Dr. Bob Wachter, who chairs the medical department at UC-San Francisco, said the number of COVID patients at the hospital there has doubled to 30. That’s still well below the 175 back in January during last winter’s omicron surge. But he’s playing it cautious, and even though he’s had the updated booster, he wears a mask to the grocery store, isn’t dining out indoors — he and his wife plan to eat outside at a restaurant this weekend — and insists that his friends test before gathering to play poker.
“I’d really prefer not get infected if I can avoid it,” he said.

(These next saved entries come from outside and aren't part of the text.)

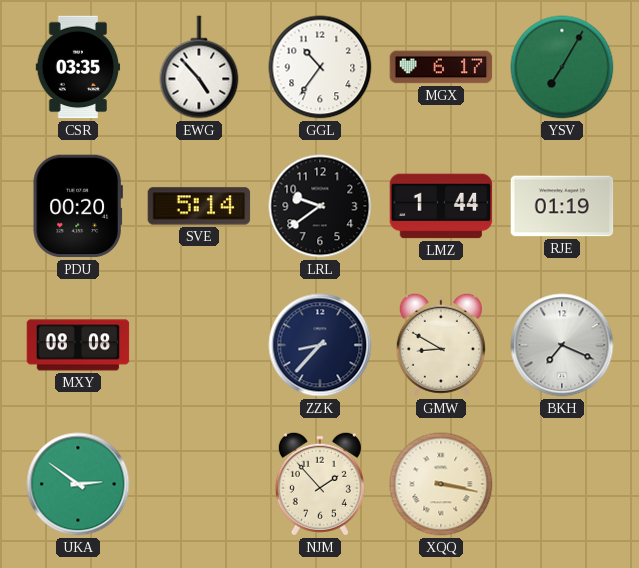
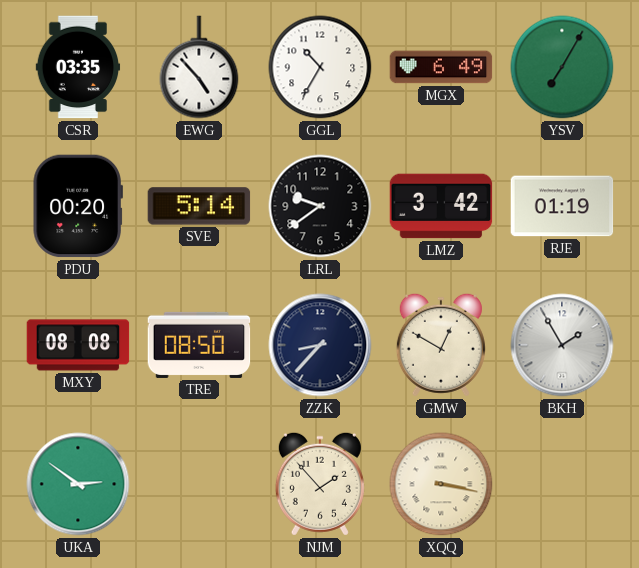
GGL: 10:36 -> 10:35
MGX: 6:17 -> 6:49
LMZ: 1:44 -> 3:42
TRE: none -> 08:50
GMW: 8:50 -> 12:50
BKH: 7:19 -> 1:55
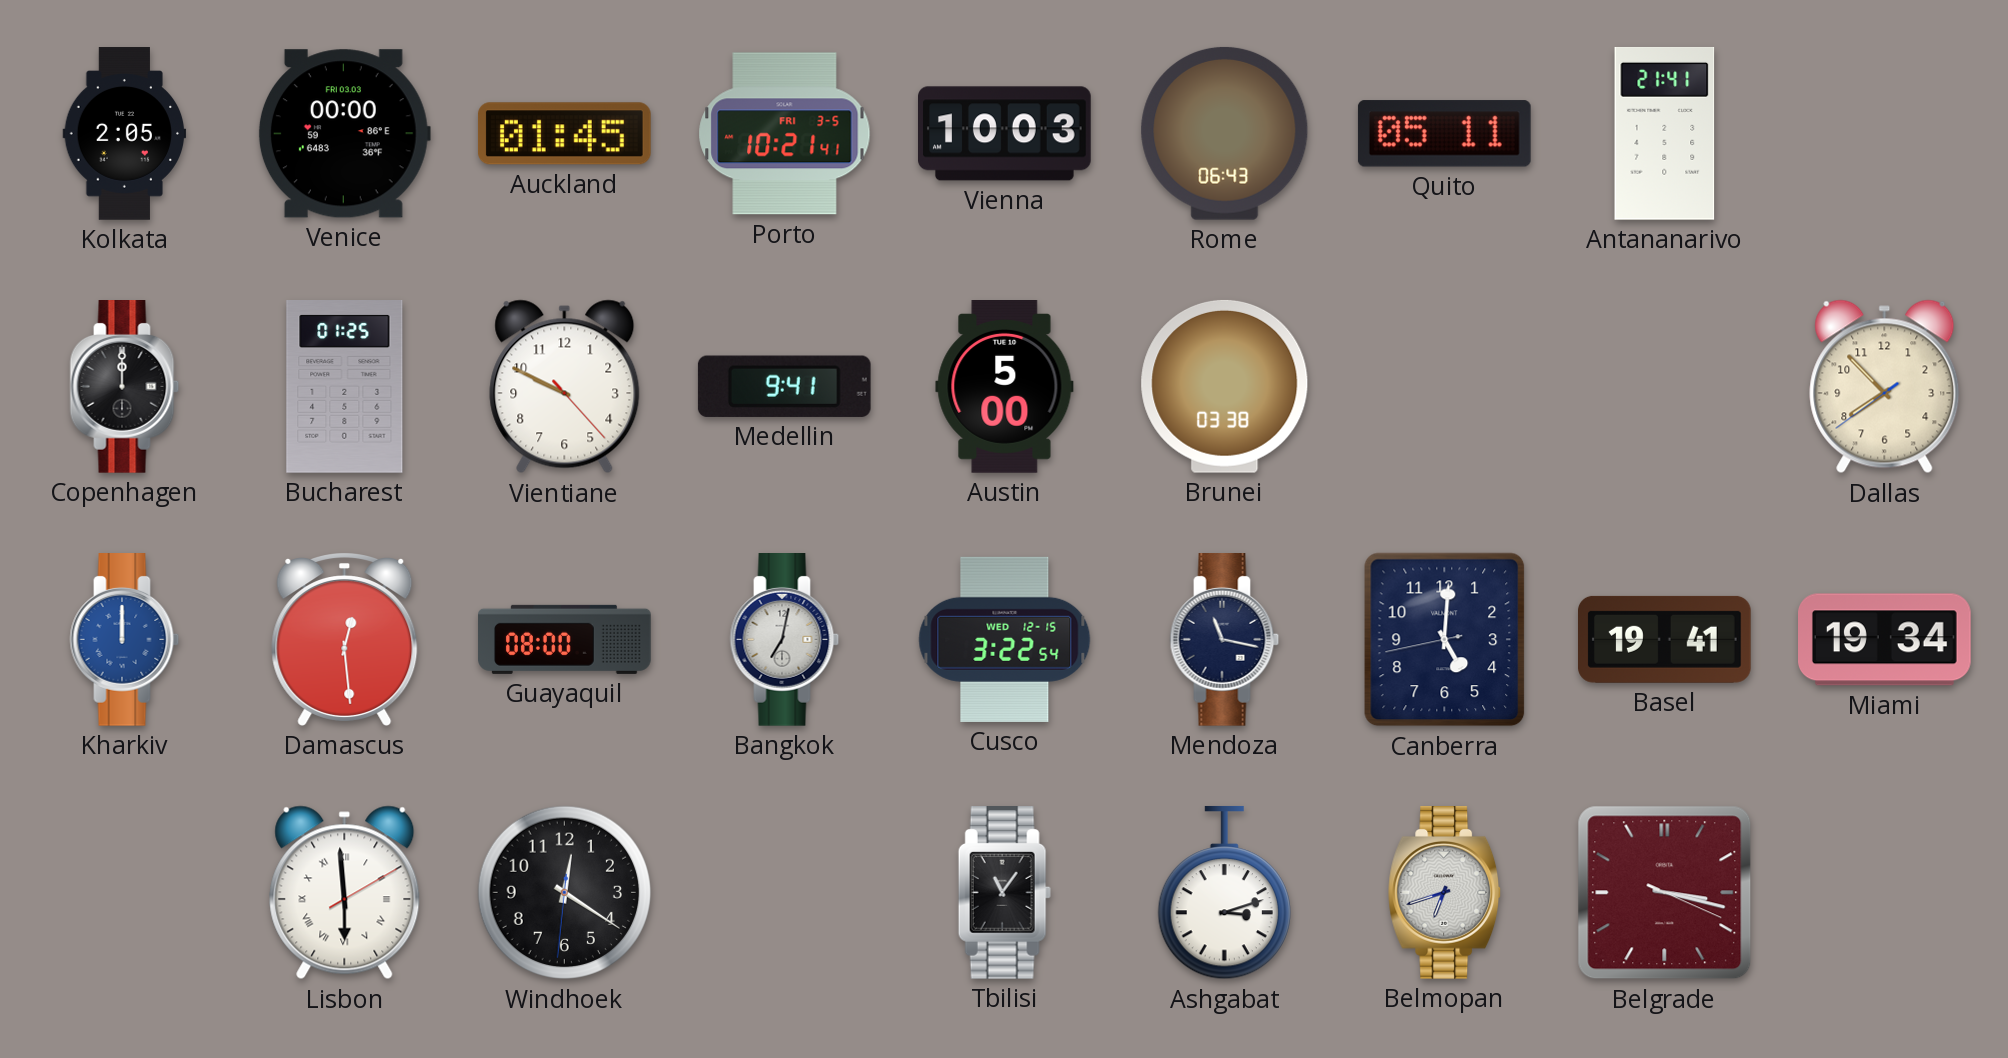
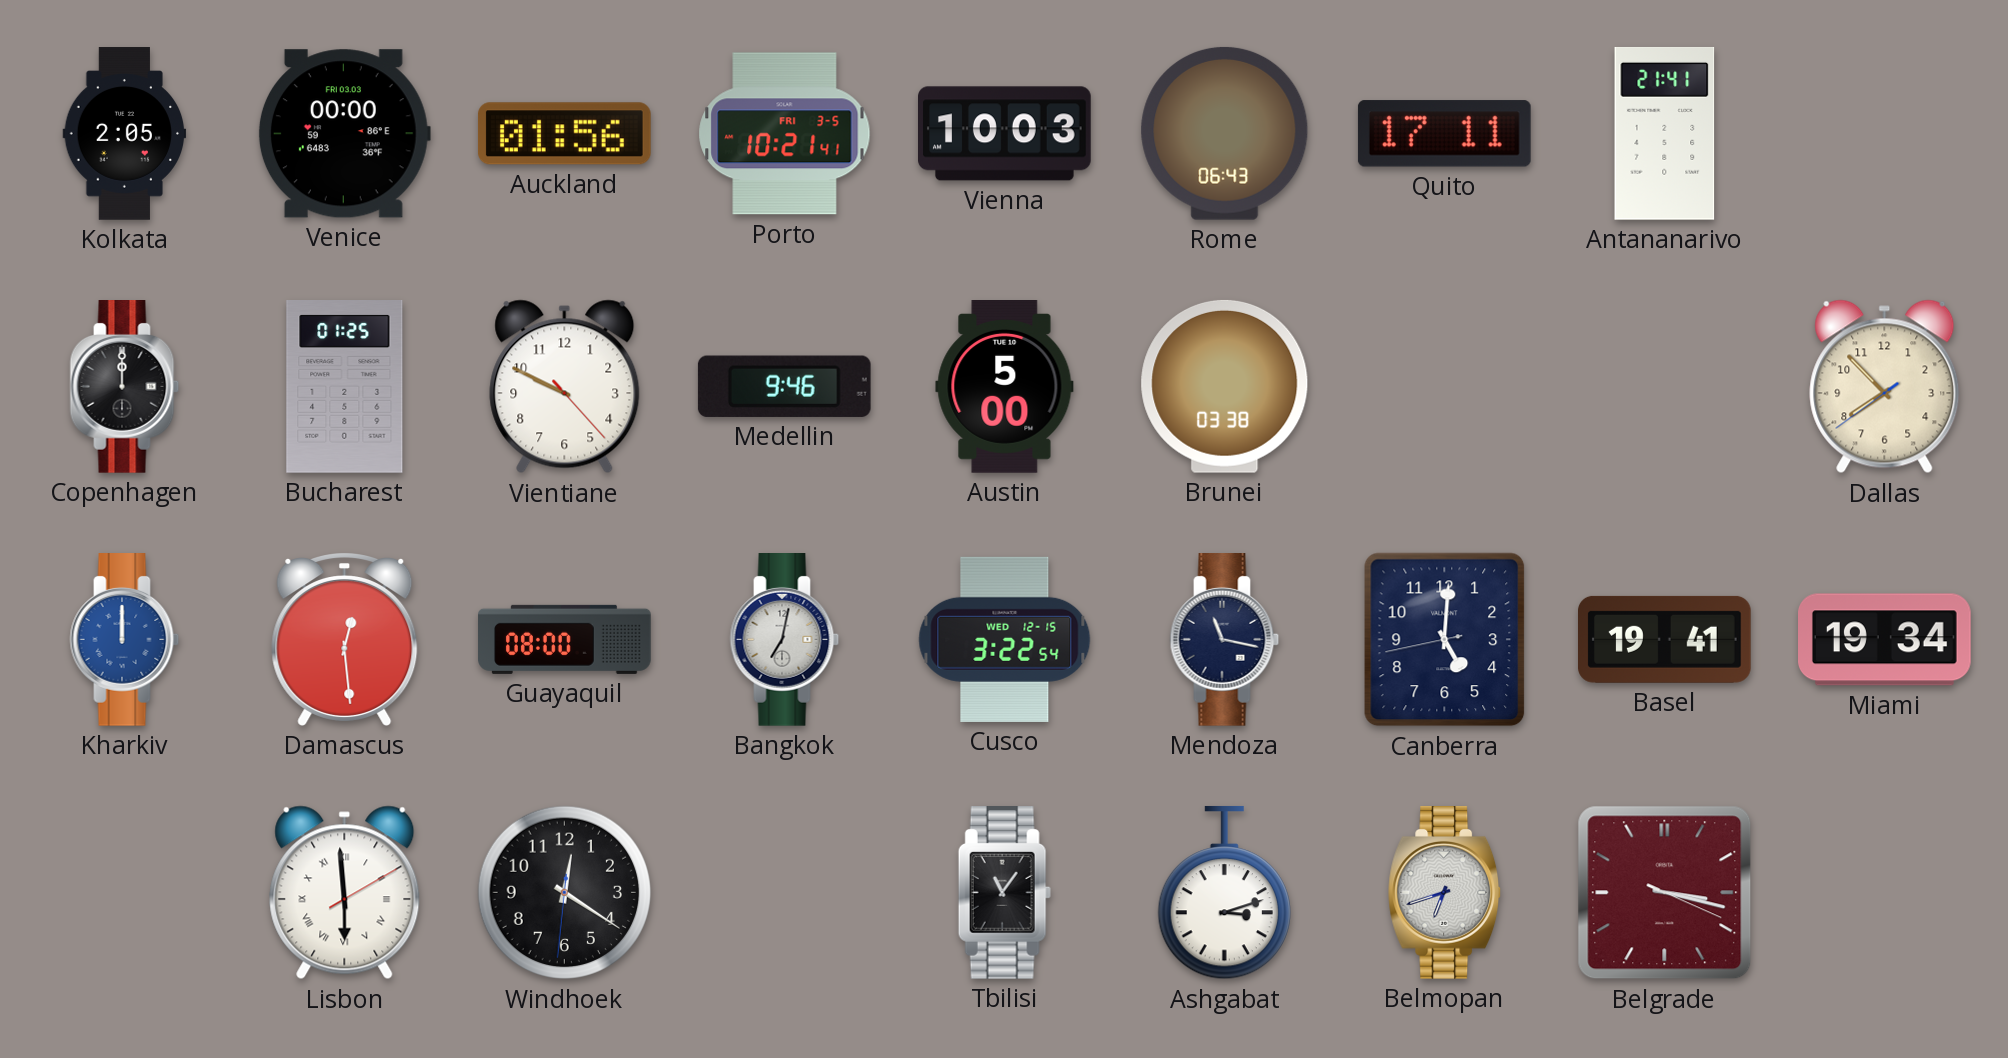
Auckland: 01:45 -> 01:56
Quito: 05:11 -> 17:11
Medellin: 9:41 -> 9:46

Many Bay Area residents have seen friends and relatives go down with COVID after Thanksgiving.
Leigh Foster, of El Cerrito, said she kept her two daughters, ages 4 and 3, home from preschool this week after two of the youngest child’s teachers and a child in their class tested positive.
“We’ve heard of so many people who got sick either with COVID, RSV or otherwise over the holiday,” Foster said. “We’re trying to be extra careful since our girls already caught COVID once at school.”
Foster is frustrated that so many people even in the Bay Area seem to have given up on efforts to tamp down the spread of the virus, putting her kids who are too young to effectively protect themselves at risk of being reinfected.
“We spent the first two years of this pandemic watching the Bay Area be one of the safest places in the country due to our masking policies, and as soon as we dropped mitigation measures, COVID has run rampant,” Foster said. “Almost all of the families we know with young kids have watched their kids bring it home at least once. It’s so depressing that adults won’t take easy measures to help protect our youngest children, who are so much more defenseless through this.”
Jacquelynn Herrera, of Mountain View, said she and her husband and 7-year-old daughter are all vaccinated and boosted, and she has had COVID twice before, most recently in September. After a “friendsgiving” gathering with nine adults and two children, no one in her family has tested positive so far.
“I had so much anxiety,” Herrera said. “No one masks anymore.”